Lines holding the string "each" are the ones to copy; find them all in the data.

[Collected data]
───
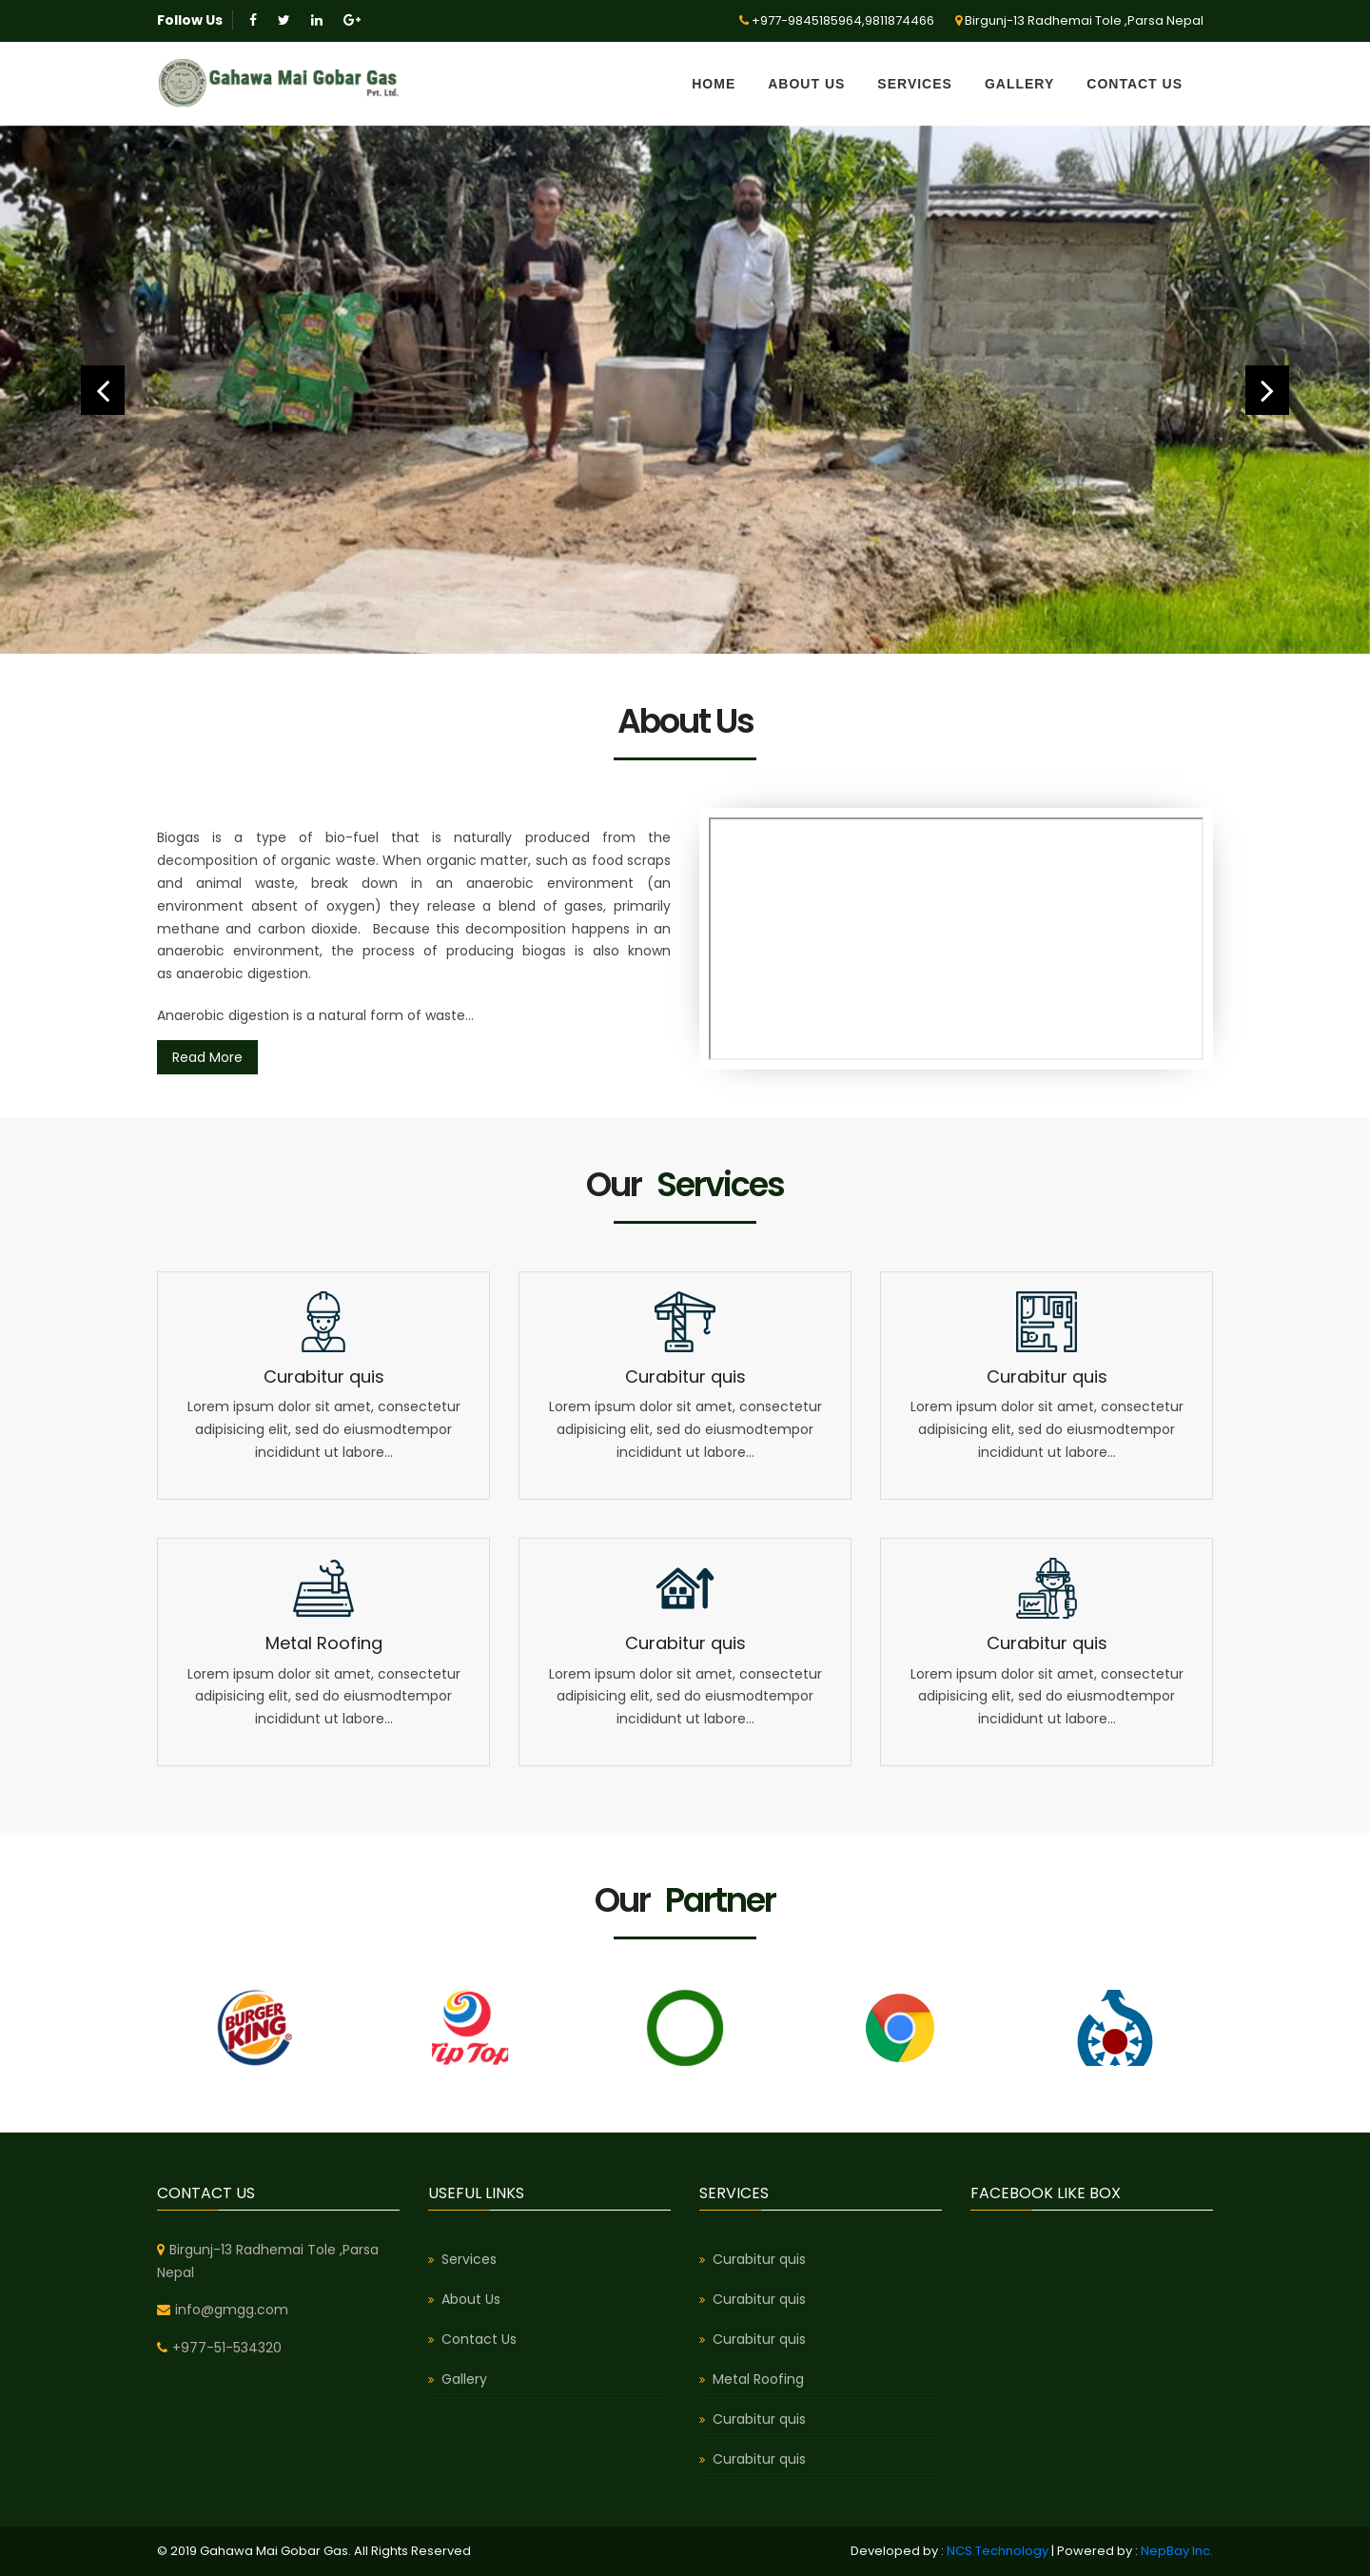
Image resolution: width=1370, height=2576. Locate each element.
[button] (103, 390)
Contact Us (1134, 83)
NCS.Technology (997, 2551)
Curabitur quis (324, 1376)
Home (713, 83)
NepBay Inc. (1177, 2551)
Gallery (1019, 83)
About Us (806, 83)
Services (914, 83)
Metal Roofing (323, 1643)
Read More (207, 1057)
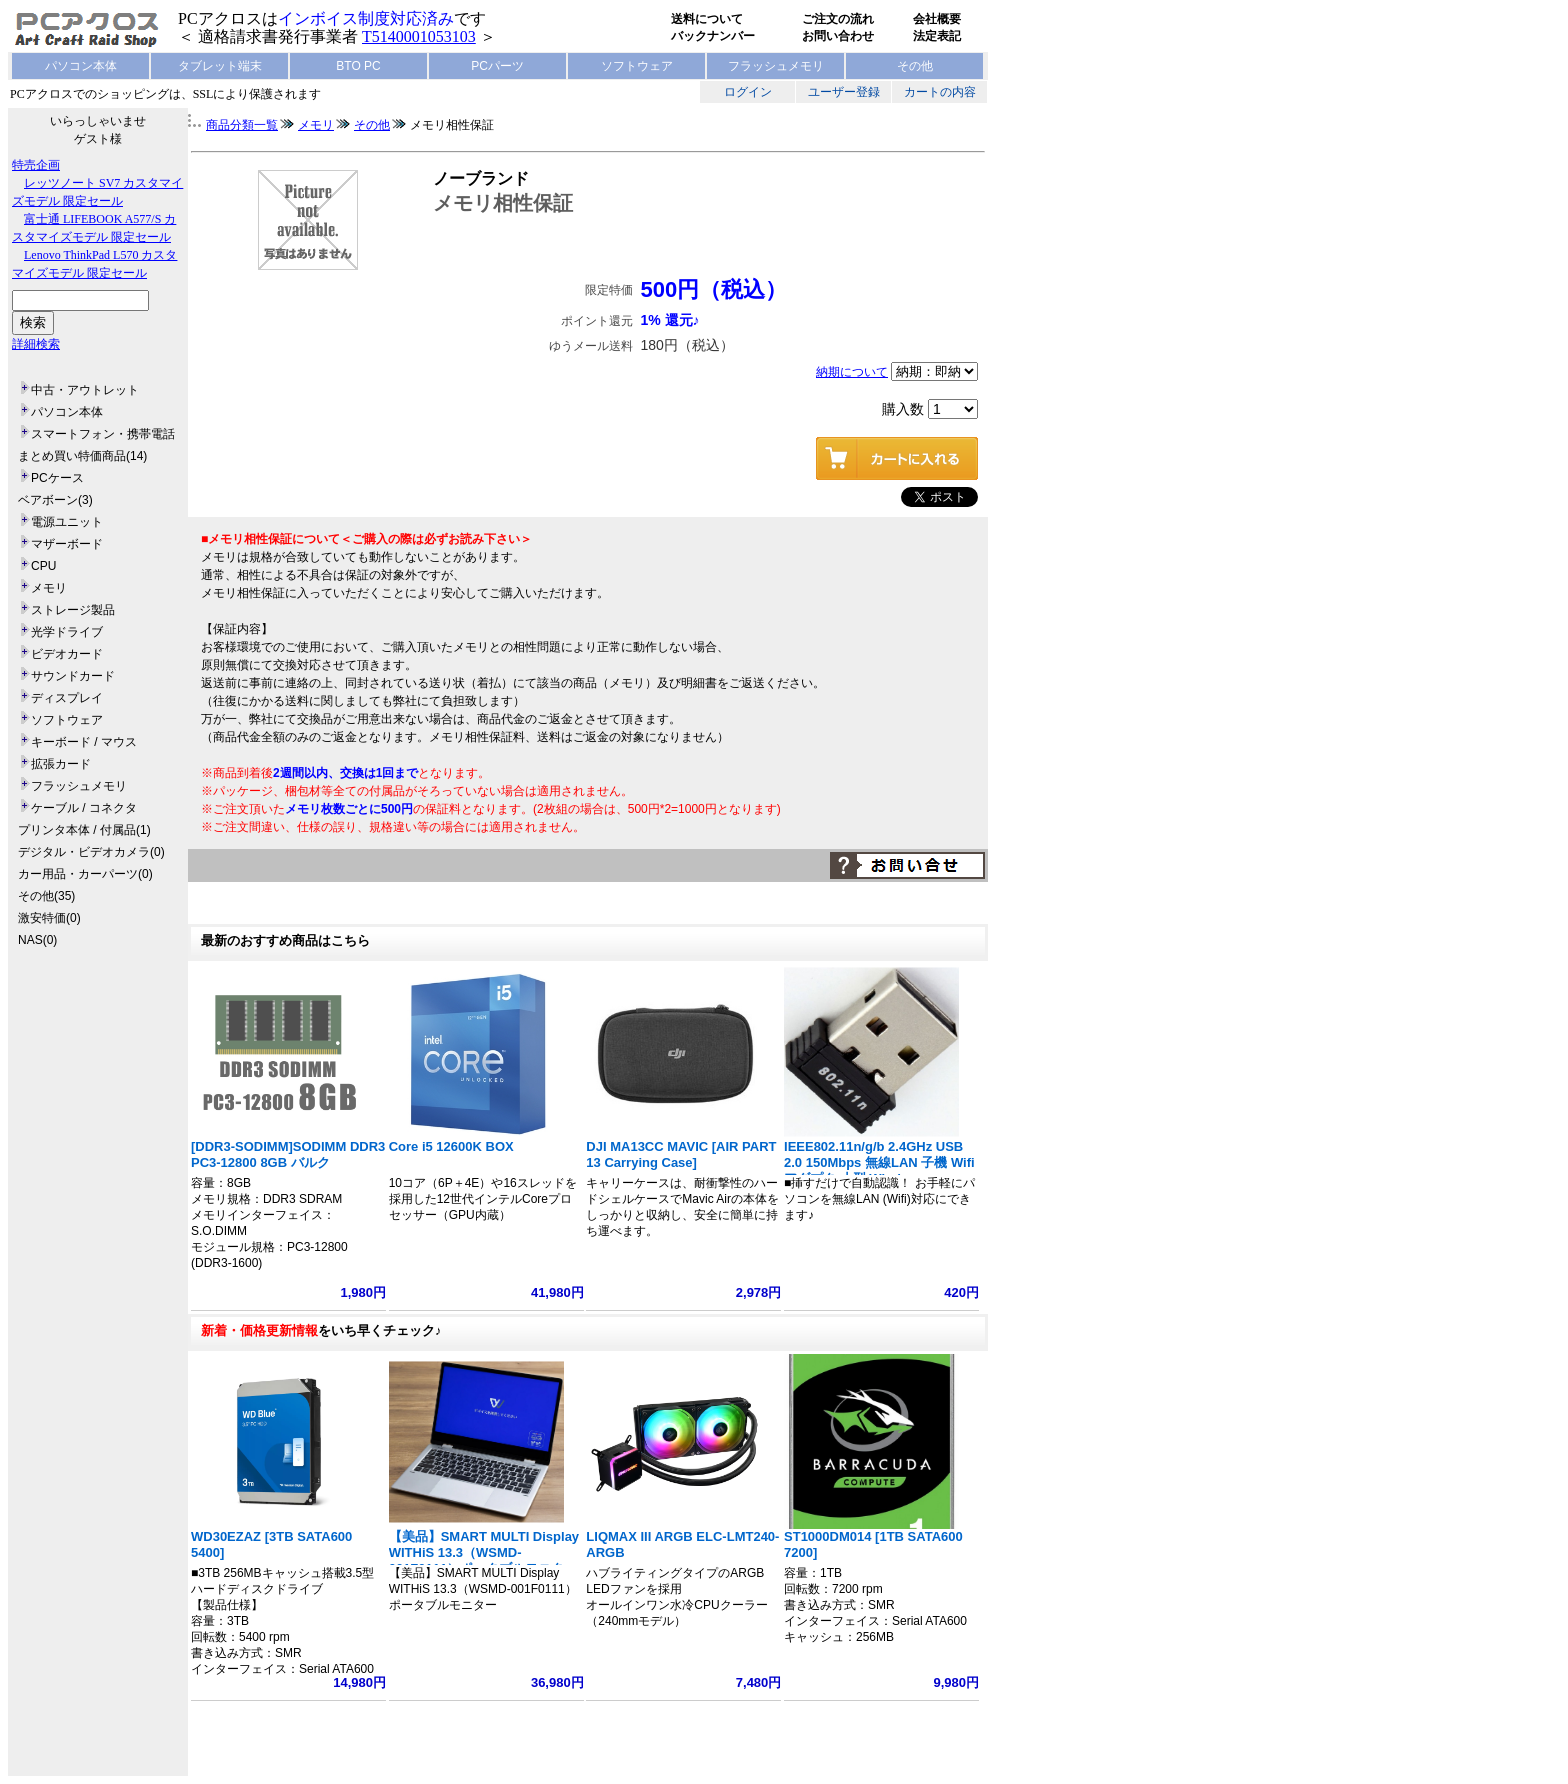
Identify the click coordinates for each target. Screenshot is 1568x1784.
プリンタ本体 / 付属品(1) (84, 830)
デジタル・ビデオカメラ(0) (91, 852)
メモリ (49, 588)
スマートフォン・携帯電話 (103, 434)
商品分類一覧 (242, 125)
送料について (707, 19)
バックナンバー (713, 36)
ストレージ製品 (73, 610)
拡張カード (61, 764)
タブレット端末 (220, 66)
───
▸ **Output**
Image resolution: width=1370, height=2576. Locate each element.
Identify the click coordinates for each target. Screenshot is 1568x1784.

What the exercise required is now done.